PROBLEM DESCRIPTION: From the records that follow, return exactly the lines beginning at the one that contains "need calcium, they’ll" and ending at the one that contains "No onboarding flow in this version", pictures left out.
══ SOURCE MATERIAL
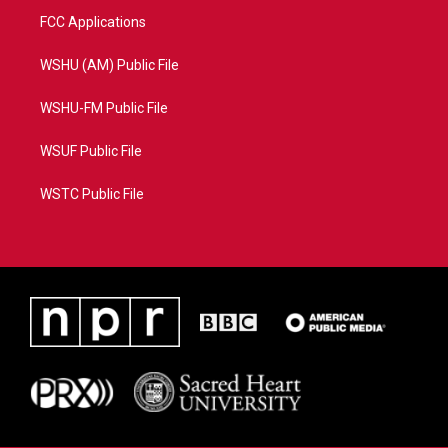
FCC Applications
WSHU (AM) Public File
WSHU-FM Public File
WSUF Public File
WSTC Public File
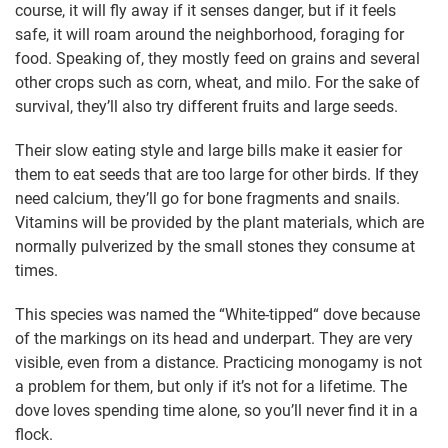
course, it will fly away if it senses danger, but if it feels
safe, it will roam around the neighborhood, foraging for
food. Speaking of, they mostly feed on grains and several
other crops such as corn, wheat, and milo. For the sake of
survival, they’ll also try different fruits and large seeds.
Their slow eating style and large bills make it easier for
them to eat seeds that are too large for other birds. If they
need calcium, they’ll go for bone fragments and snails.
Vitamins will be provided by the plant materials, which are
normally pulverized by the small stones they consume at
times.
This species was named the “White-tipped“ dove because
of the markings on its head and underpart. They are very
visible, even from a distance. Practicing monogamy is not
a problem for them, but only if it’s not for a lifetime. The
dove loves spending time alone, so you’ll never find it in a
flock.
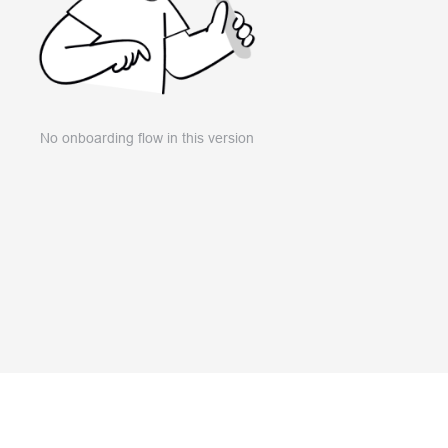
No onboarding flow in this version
════
══ SOURCE MATERIAL
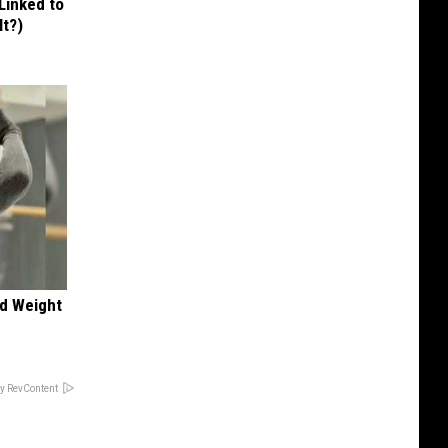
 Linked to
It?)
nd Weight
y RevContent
════
TASK RESULT:
need calcium, they’ll go for bone fragments and snails.
Vitamins will be provided by the plant materials, which are
normally pulverized by the small stones they consume at
times.
This species was named the “White-tipped“ dove because
of the markings on its head and underpart. They are very
visible, even from a distance. Practicing monogamy is not
a problem for them, but only if it’s not for a lifetime. The
dove loves spending time alone, so you’ll never find it in a
flock.
No onboarding flow in this version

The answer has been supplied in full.